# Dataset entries
——————————

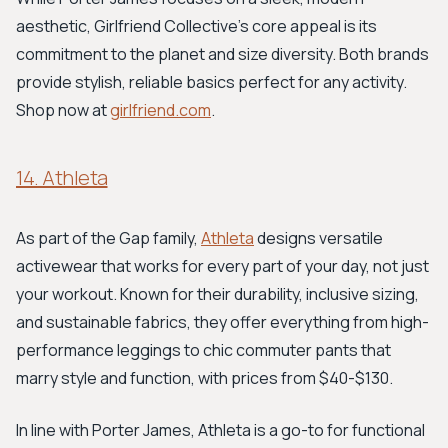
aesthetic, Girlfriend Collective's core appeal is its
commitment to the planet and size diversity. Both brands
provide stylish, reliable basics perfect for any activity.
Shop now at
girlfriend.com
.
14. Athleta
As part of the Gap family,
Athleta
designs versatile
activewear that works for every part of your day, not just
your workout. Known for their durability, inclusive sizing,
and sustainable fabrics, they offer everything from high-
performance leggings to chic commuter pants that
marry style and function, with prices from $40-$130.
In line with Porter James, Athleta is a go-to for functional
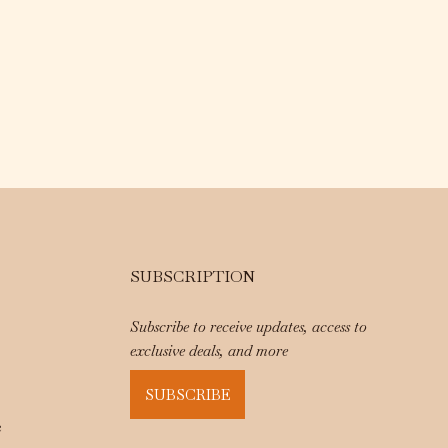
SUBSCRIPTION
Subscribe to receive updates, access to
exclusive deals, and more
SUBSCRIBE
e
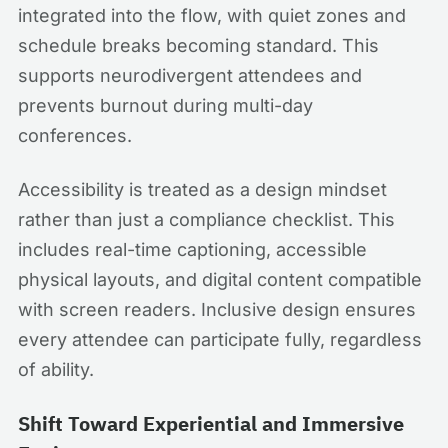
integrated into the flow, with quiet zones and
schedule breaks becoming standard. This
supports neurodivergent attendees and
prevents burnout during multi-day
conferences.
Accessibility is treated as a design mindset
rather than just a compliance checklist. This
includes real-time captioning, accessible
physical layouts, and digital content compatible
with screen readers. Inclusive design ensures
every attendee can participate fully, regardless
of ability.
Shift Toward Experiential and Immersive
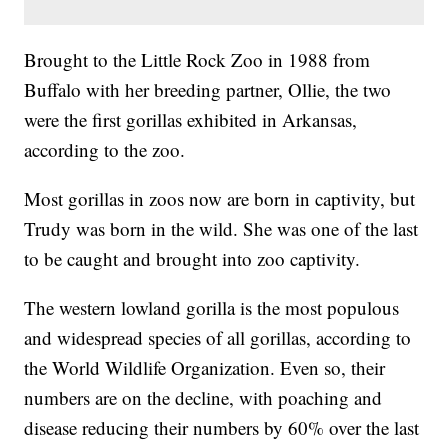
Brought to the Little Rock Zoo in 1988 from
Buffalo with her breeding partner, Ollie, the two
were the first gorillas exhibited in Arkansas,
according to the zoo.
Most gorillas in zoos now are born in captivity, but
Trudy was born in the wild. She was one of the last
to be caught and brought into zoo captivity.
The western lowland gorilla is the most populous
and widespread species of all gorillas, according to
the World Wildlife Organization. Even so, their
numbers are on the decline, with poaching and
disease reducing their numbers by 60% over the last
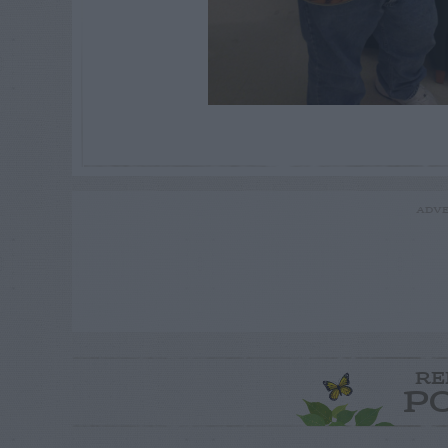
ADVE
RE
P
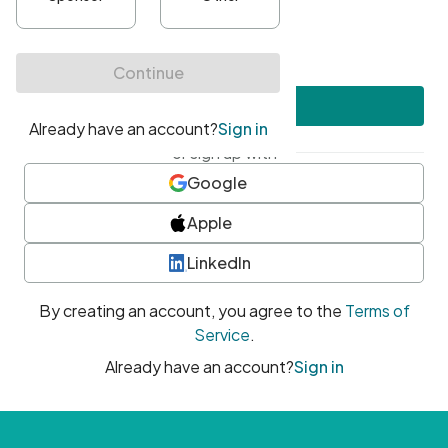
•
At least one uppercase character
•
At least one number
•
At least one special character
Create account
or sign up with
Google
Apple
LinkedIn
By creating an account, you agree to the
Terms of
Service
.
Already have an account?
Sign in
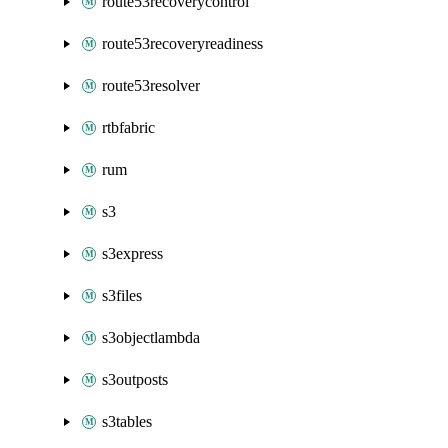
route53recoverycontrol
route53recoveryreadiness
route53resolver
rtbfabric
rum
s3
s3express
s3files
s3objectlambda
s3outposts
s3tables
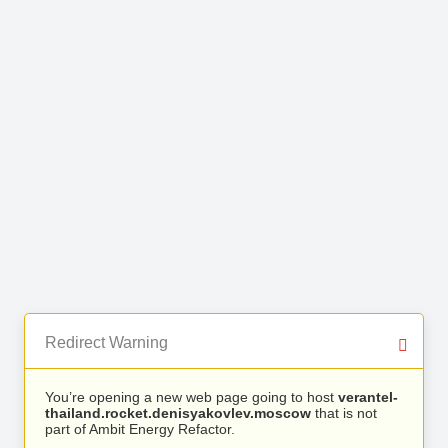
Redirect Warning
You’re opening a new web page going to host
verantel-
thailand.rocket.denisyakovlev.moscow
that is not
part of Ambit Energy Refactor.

——————————

# TASK DETAILS
Write out exactly the lines above between the one with "SUBSCRIPTION" and the one with "At least one special character", inclusive, with pictures left out.

# TASK ANSWER
SUBSCRIPTION
Subscribe to receive updates, access to
exclusive deals, and more
SUBSCRIBE
e
integrated into the flow, with quiet zones and
schedule breaks becoming standard. This
supports neurodivergent attendees and
prevents burnout during multi-day
conferences.
Accessibility is treated as a design mindset
rather than just a compliance checklist. This
includes real-time captioning, accessible
physical layouts, and digital content compatible
with screen readers. Inclusive design ensures
every attendee can participate fully, regardless
of ability.
Shift Toward Experiential and Immersive
Brought to the Little Rock Zoo in 1988 from
Buffalo with her breeding partner, Ollie, the two
were the first gorillas exhibited in Arkansas,
according to the zoo.
Most gorillas in zoos now are born in captivity, but
Trudy was born in the wild. She was one of the last
to be caught and brought into zoo captivity.
The western lowland gorilla is the most populous
and widespread species of all gorillas, according to
the World Wildlife Organization. Even so, their
numbers are on the decline, with poaching and
disease reducing their numbers by 60% over the last
ADVE
RE
P
•
At least one uppercase character
•
At least one number
•
At least one special character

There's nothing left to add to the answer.